Rosemary Zibart has given us a great gift in this beautifully crafted and uniquely compelling story of survival through hope, love and resourcefulness. From a German orphanage to the grimy streets of New York, young Werner embarks on his own journey of discovery... Readers can't help caring about Werner Berlinger, can't resist learning about the war years, can't ask for more from this rich, heart-quickening tale.

Henry Frankel, President, One Thousand Children

Forced Journey, The Saga of Werner Berlinger... is not only an interesting read but there were many times in the story when I felt that what happened to Werner was what happened to me.

Midwest Book Review, Children's Book Watch

Forced Journey: The Saga of Werner Berlinger" by Rosemary Zibart is the story of a twelve-year-old Jewish boy whose family is compelled to leave Germany in 1939 because of the rise of anti-Semitism in the Nazi Germany of 1939. He and his impoverished family arrive in New York City where they must begin new lives as refuges. The second volume in Rosemary Zibart's 'Far and Away' series, "Forced Journey" will give young readers of today a kind of 'window' into what the lives and times of the dispossessed were like in their grandparent's generation. Highly recommended for both school and community library collections.

Foreword Review

Stories of people who suffered during World War II fill shelves of libraries and bookstores, yet readers never seem to lose interest in the most-innocent victims of global warfare—the children. Rosemary Zibart presents a touching dramatization of a twelve-year-old Jewish boy sent to America on September 1, 1939, to escape the Holocaust danger lurking in Nazi Germany.

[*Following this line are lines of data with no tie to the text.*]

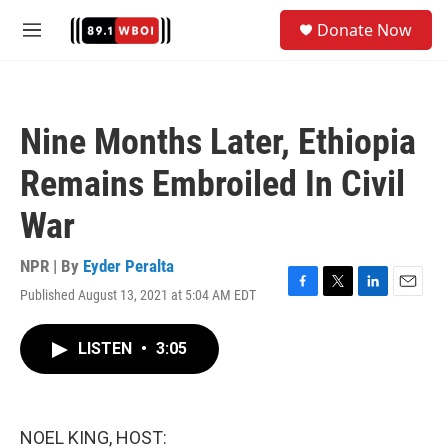
Skip to main content
S
Donate Now
e
M
a
e
r
n
c
u
h
Nine Months Later, Ethiopia
u
e
Remains Embroiled In Civil
r
y
War
NPR | By
Eyder Peralta
Published August 13, 2021 at 5:04 AM EDT
F
T
L
E
a
w
i
m
c
i
n
a
LISTEN
•
3:05
e
t
k
i
b
t
e
l
o
e
d
o
r
I
k
n
NOEL KING, HOST:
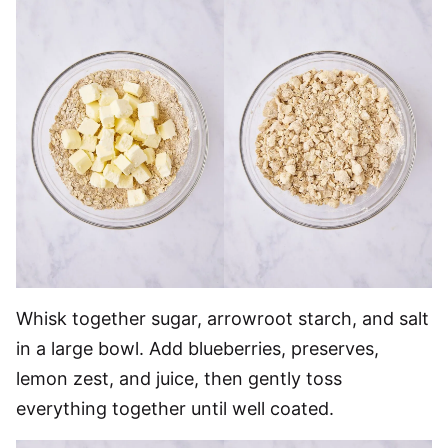
Whisk together sugar, arrowroot starch, and salt
in a large bowl. Add blueberries, preserves,
lemon zest, and juice, then gently toss
everything together until well coated.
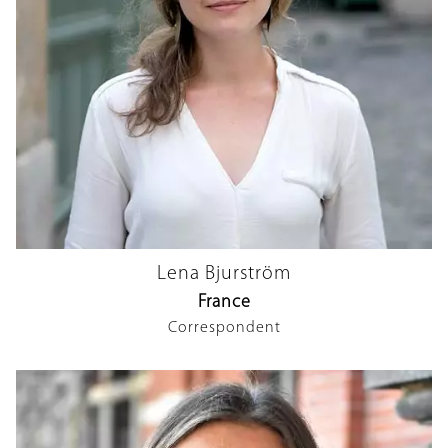
Lena Bjurström
France
Correspondent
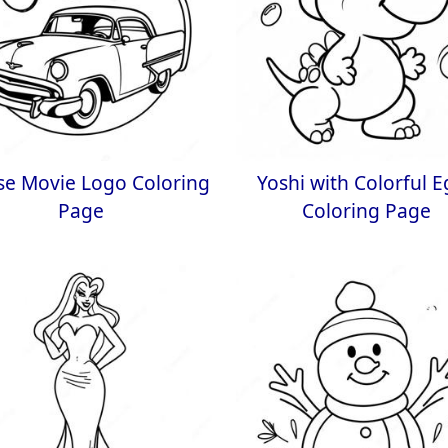
se Movie Logo Coloring
Yoshi with Colorful 
Page
Coloring Page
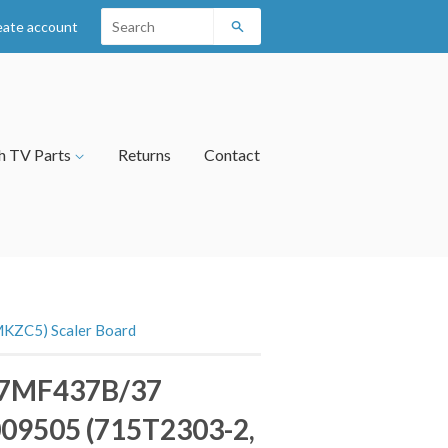
eate account
Search
h TV Parts
Returns
Contact
KZC5) Scaler Board
 37MF437B/37
09505 (715T2303-2,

In Forced Journey: The Saga of Werner Berlinger, the title character boards a ship with the lingering hope of reuniting with his father and younger sister Bettina as soon as they can safely make the trip. Alone and scared, he sails to the United States as a refugee, meeting a sweet girl named Anika along the way. Upon reaching the rough and rowdy streets of New York, they must part company as she joins an austere, wealthy family to live in an upscale apartment building near Central Park.

In a less-affluent area, Werner can find comfort only in the hope that his handicapped sponsor, Esther, a polio-stricken woman in a wheelchair, will be a good substitute mother. Caring for her daily needs is his responsibility, but fitting into this new, sophisticated city will be difficult, even with a loyal friend named Sam at his side.

Forced Journey is the second book in Zibart’s series about displaced and relocated children and teens. The book is a collection of heartwarming yet painful accounts of youth struggling to adapt to foreign environments from 1939 to 1945, a tumultuous period in world history. Loosely based on true events, these fictionalized characters are imbued with a realism that helps create vivid personality portraits, as seen in children like Werner Berlinger, a curious, resilient boy on the cusp of puberty. Few adults would exhibit the courage and stamina evident in his psyche as he explores his surroundings with enthusiasm and trepidation.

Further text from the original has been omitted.